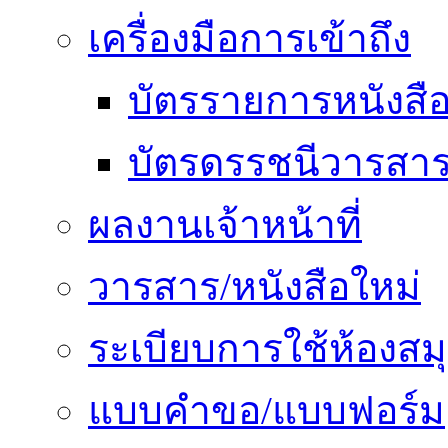
เครื่องมือการเข้าถึง
บัตรรายการหนังสื
บัตรดรรชนีวารสา
ผลงานเจ้าหน้าที่
วารสาร/หนังสือใหม่
ระเบียบการใช้ห้องสม
แบบคำขอ/แบบฟอร์ม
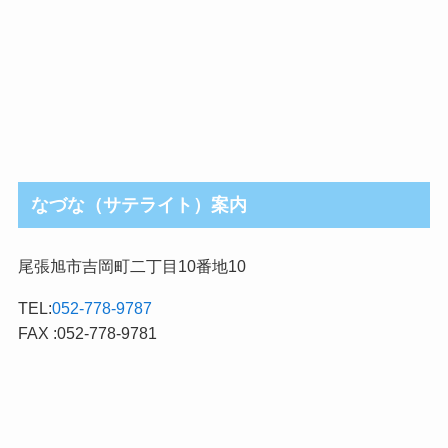
なづな（サテライト）案内
尾張旭市吉岡町二丁目10番地10
TEL:
052-778-9787
FAX :052-778-9781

________

[PROBLEM DETAILS]:
Each record must be quoted in full and exactly. Do not include the pictures.

[WRITTEN REPLY]:
เครื่องมือการเข้าถึง
บัตรรายการหนังสื
บัตรดรรชนีวารสา
ผลงานเจ้าหน้าที่
วารสาร/หนังสือใหม่
ระเบียบการใช้ห้องสม
แบบคำขอ/แบบฟอร์ม
なづな（サテライト）案内
尾張旭市吉岡町二丁目10番地10
TEL:
052-778-9787
FAX :052-778-9781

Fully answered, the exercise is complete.